Requirement
Word for word, retype the lines from the one containing "体験！ 陸・海軍の戦跡を巡るツ" to the one containing "me connecter ?!" below, keeping both end lines and dropping the pictures.
☆ ☆ ☆ ☆ ☆ ☆ ☆
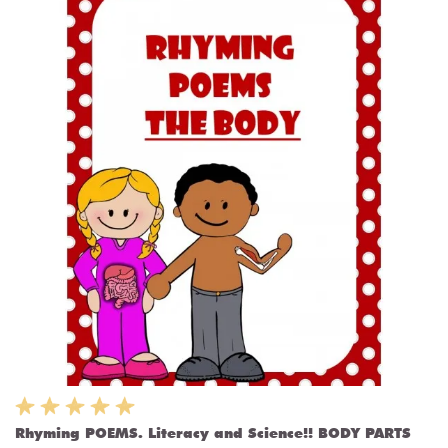
Rhyming POEMS. Literacy and Science!! BODY PARTS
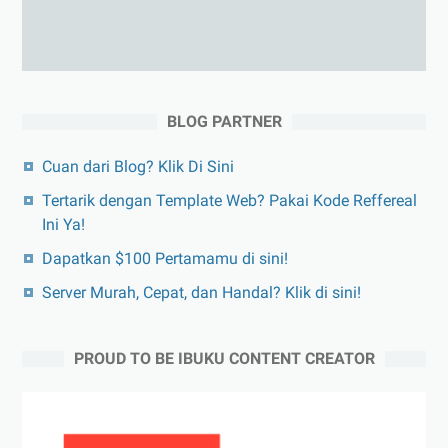
BLOG PARTNER
Cuan dari Blog? Klik Di Sini
Tertarik dengan Template Web? Pakai Kode Reffereal
Ini Ya!
Dapatkan $100 Pertamamu di sini!
Server Murah, Cepat, dan Handal? Klik di sini!
PROUD TO BE IBUKU CONTENT CREATOR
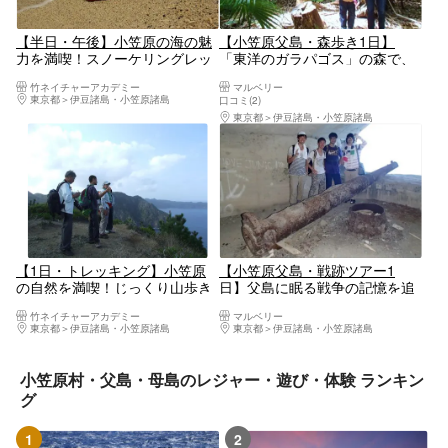
【半日・午後】小笠原の海の魅
【小笠原父島・森歩き1日】
力を満喫！スノーケリングレッ
「東洋のガラパゴス」の森で、
スン☆
植物と出会う森歩き
竹ネイチャーアカデミー
マルベリー
東京都
伊豆諸島・小笠原諸島
口コミ(2)
東京都
伊豆諸島・小笠原諸島
【1日・トレッキング】小笠原
【小笠原父島・戦跡ツアー1
の自然を満喫！じっくり山歩き
日】父島に眠る戦争の記憶を追
体験☆
体験！ 陸・海軍の戦跡を巡るツ
竹ネイチャーアカデミー
マルベリー
アー
東京都
伊豆諸島・小笠原諸島
東京都
伊豆諸島・小笠原諸島
小笠原村・父島・母島のレジャー・遊び・体験 ランキン
グ
1
2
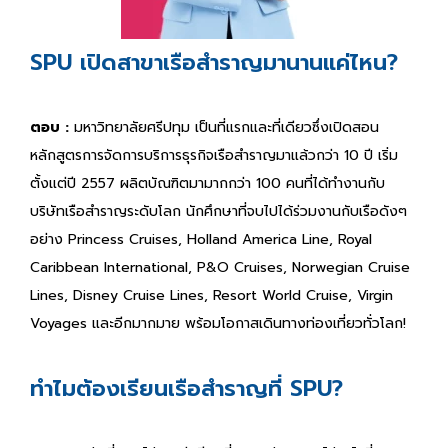
SPU เปิดสาขาเรือสำราญมานานแค่ไหน?
ตอบ :
มหาวิทยาลัยศรีปทุม เป็นที่แรกและที่เดียวซึ่งเปิดสอน
หลักสูตรการจัดการบริการธุรกิจเรือสำราญมาแล้วกว่า 10 ปี เริ่ม
ตั้งแต่ปี 2557 ผลิตบัณฑิตมามากกว่า 100 คนที่ได้ทำงานกับ
บริษัทเรือสำราญระดับโลก นักศึกษาที่จบไปได้ร่วมงานกับเรือดังๆ
อย่าง Princess Cruises, Holland America Line, Royal
Caribbean International, P&O Cruises, Norwegian Cruise
Lines, Disney Cruise Lines, Resort World Cruise, Virgin
Voyages และอีกมากมาย พร้อมโอกาสเดินทางท่องเที่ยวทั่วโลก!
ทำไมต้องเรียนเรือสำราญที่ SPU?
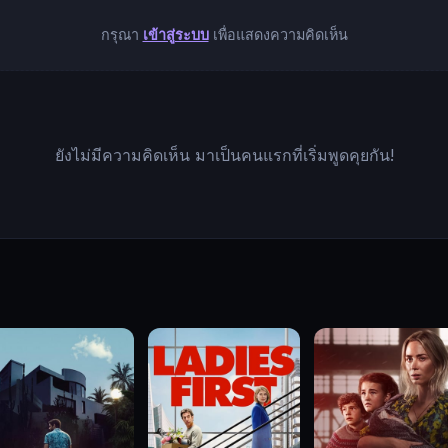
กรุณา
เข้าสู่ระบบ
เพื่อแสดงความคิดเห็น
ยังไม่มีความคิดเห็น มาเป็นคนแรกที่เริ่มพูดคุยกัน!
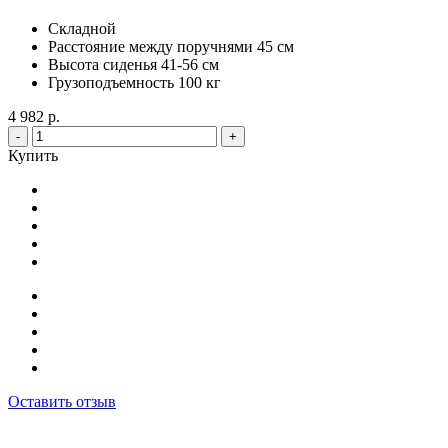
Складной
Расстояние между поручнями 45 см
Высота сиденья 41-56 см
Грузоподъемность 100 кг
4 982 р.
-
+
Купить
Оставить отзыв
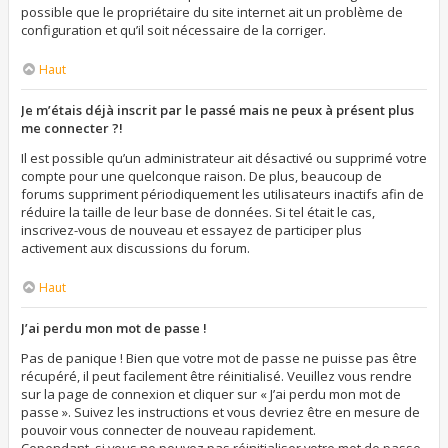
possible que le propriétaire du site internet ait un problème de
configuration et qu’il soit nécessaire de la corriger.
Haut
Je m’étais déjà inscrit par le passé mais ne peux à présent plus
me connecter ?!
Il est possible qu’un administrateur ait désactivé ou supprimé votre
compte pour une quelconque raison. De plus, beaucoup de
forums suppriment périodiquement les utilisateurs inactifs afin de
réduire la taille de leur base de données. Si tel était le cas,
inscrivez-vous de nouveau et essayez de participer plus
activement aux discussions du forum.
Haut
J’ai perdu mon mot de passe !
Pas de panique ! Bien que votre mot de passe ne puisse pas être
récupéré, il peut facilement être réinitialisé. Veuillez vous rendre
sur la page de connexion et cliquer sur « J’ai perdu mon mot de
passe ». Suivez les instructions et vous devriez être en mesure de
pouvoir vous connecter de nouveau rapidement.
☆ ☆ ☆ ☆ ☆ ☆ ☆
Task solution
体験！ 陸・海軍の戦跡を巡るツ
竹ネイチャーアカデミー
マルベリー
アー
東京都
伊豆諸島・小笠原諸島
東京都
伊豆諸島・小笠原諸島
小笠原村・父島・母島のレジャー・遊び・体験 ランキン
グ
1
2
SPU เปิดสาขาเรือสำราญมานานแค่ไหน?
ตอบ :
มหาวิทยาลัยศรีปทุม เป็นที่แรกและที่เดียวซึ่งเปิดสอน
หลักสูตรการจัดการบริการธุรกิจเรือสำราญมาแล้วกว่า 10 ปี เริ่ม
ตั้งแต่ปี 2557 ผลิตบัณฑิตมามากกว่า 100 คนที่ได้ทำงานกับ
บริษัทเรือสำราญระดับโลก นักศึกษาที่จบไปได้ร่วมงานกับเรือดังๆ
อย่าง Princess Cruises, Holland America Line, Royal
Caribbean International, P&O Cruises, Norwegian Cruise
Lines, Disney Cruise Lines, Resort World Cruise, Virgin
Voyages และอีกมากมาย พร้อมโอกาสเดินทางท่องเที่ยวทั่วโลก!
ทำไมต้องเรียนเรือสำราญที่ SPU?
กรุณา
เข้าสู่ระบบ
เพื่อแสดงความคิดเห็น
ยังไม่มีความคิดเห็น มาเป็นคนแรกที่เริ่มพูดคุยกัน!
Складной
Расстояние между поручнями 45 см
Высота сиденья 41-56 см
Грузоподъемность 100 кг
4 982 р.
-
+
Купить
Оставить отзыв
possible que le propriétaire du site internet ait un problème de
configuration et qu’il soit nécessaire de la corriger.
Haut
Je m’étais déjà inscrit par le passé mais ne peux à présent plus
me connecter ?!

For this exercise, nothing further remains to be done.